*** Opening of RECORDS FOR PROCESSING ***

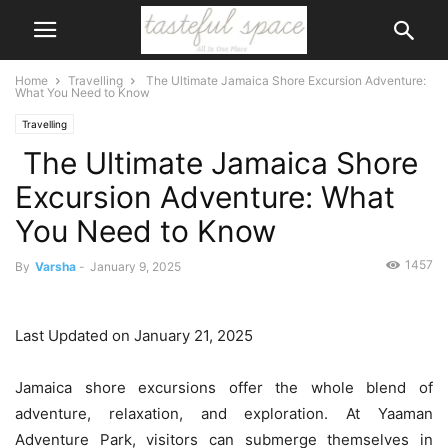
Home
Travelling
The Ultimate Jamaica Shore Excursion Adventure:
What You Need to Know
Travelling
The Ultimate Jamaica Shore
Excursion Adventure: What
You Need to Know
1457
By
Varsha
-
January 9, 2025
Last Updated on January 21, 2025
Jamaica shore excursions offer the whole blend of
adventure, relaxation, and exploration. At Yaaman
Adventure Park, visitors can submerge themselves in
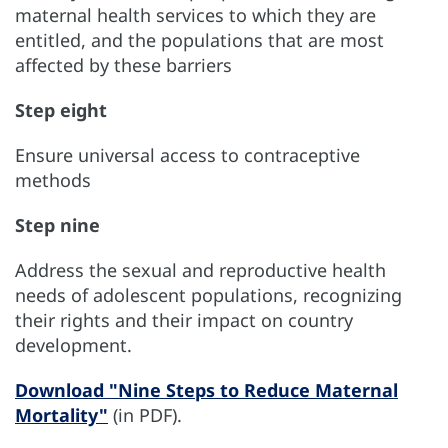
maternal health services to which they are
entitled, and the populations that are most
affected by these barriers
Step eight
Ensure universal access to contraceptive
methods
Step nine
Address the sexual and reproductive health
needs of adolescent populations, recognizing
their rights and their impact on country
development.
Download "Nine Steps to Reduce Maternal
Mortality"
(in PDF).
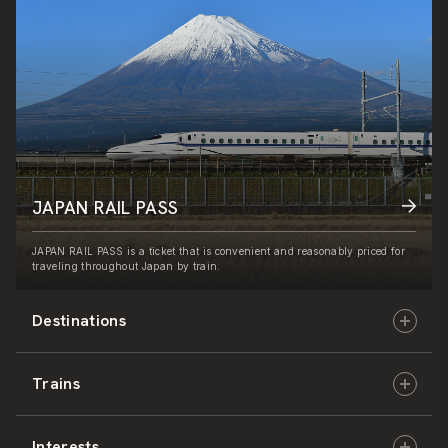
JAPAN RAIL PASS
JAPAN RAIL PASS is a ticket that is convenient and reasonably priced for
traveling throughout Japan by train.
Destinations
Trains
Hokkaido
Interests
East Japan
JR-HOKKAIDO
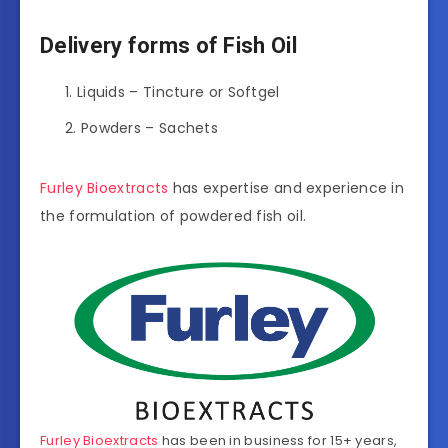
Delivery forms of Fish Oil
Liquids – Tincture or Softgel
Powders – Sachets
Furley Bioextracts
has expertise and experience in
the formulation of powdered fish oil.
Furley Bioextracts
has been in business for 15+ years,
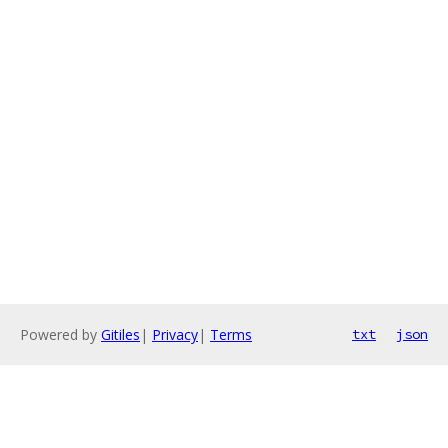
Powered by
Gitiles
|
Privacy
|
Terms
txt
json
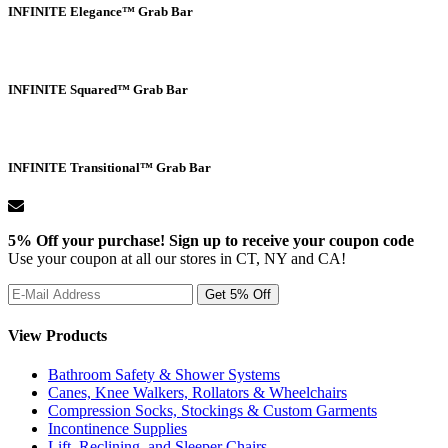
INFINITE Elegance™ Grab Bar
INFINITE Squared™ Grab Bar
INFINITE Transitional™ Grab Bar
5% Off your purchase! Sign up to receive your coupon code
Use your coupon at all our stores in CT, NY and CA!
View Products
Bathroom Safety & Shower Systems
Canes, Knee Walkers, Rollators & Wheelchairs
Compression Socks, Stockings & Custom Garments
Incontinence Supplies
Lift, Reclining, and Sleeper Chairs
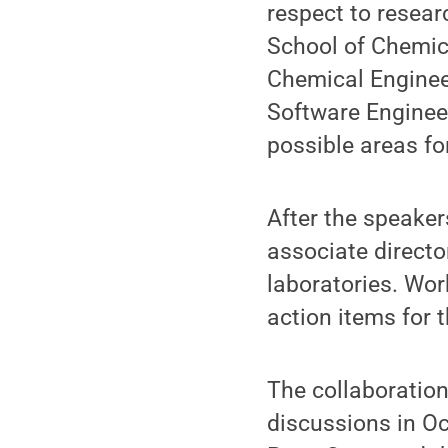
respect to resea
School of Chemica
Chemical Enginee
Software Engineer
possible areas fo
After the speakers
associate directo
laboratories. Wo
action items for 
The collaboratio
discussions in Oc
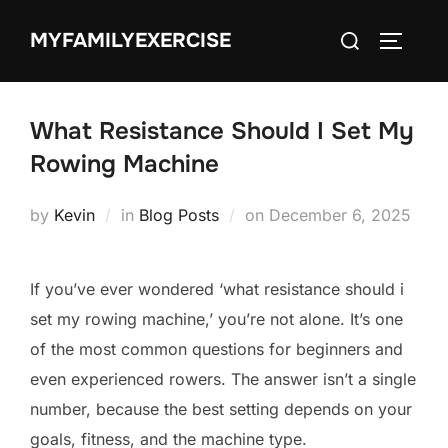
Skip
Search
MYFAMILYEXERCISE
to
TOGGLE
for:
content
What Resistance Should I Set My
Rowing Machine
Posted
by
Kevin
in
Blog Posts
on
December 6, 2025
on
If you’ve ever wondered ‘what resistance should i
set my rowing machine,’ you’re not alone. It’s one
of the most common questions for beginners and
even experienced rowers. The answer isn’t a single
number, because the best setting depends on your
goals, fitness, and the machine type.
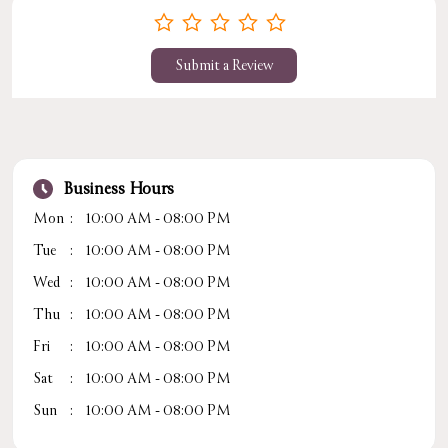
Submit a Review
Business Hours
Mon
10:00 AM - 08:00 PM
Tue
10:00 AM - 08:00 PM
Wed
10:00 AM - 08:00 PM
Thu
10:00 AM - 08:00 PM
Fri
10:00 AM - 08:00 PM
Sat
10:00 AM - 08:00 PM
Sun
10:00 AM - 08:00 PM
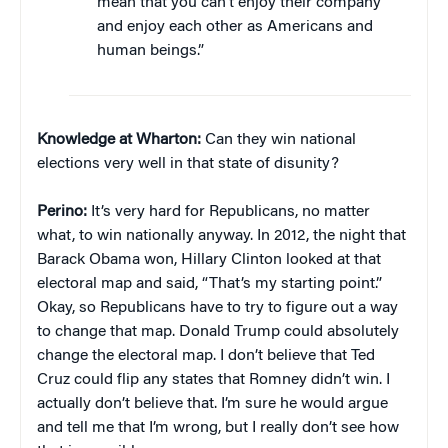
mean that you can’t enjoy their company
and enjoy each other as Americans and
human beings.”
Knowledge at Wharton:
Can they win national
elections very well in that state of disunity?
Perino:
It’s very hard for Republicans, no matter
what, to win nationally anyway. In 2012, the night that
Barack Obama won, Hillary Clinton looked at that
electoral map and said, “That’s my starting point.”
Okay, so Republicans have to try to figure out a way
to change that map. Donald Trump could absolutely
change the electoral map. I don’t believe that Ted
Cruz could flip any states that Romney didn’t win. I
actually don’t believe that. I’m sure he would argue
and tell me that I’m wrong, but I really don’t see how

*** Close of RECORDS FOR PROCESSING ***

» **TASK TO COMPLETE**
The output is the stretch above from the line with "laboratories. Wo" through the line with "electoral map and", copied word for word with both ends kept and every picture dropped.

» **ANSWER TO THIS TASK**
laboratories. Wo
action items for 
The collaboratio
discussions in Oc
Skip
Search
MYFAMILYEXERCISE
to
TOGGLE
for:
content
What Resistance Should I Set My
Rowing Machine
Posted
by
Kevin
in
Blog Posts
on
December 6, 2025
on
If you’ve ever wondered ‘what resistance should i
set my rowing machine,’ you’re not alone. It’s one
of the most common questions for beginners and
even experienced rowers. The answer isn’t a single
number, because the best setting depends on your
goals, fitness, and the machine type.
Submit a Review
Business Hours
Mon
10:00 AM - 08:00 PM
Tue
10:00 AM - 08:00 PM
Wed
10:00 AM - 08:00 PM
Thu
10:00 AM - 08:00 PM
Fri
10:00 AM - 08:00 PM
Sat
10:00 AM - 08:00 PM
Sun
10:00 AM - 08:00 PM
mean that you can’t enjoy their company
and enjoy each other as Americans and
human beings.”
Knowledge at Wharton:
Can they win national
elections very well in that state of disunity?
Perino:
It’s very hard for Republicans, no matter
what, to win nationally anyway. In 2012, the night that
Barack Obama won, Hillary Clinton looked at that
electoral map and said, “That’s my starting point.”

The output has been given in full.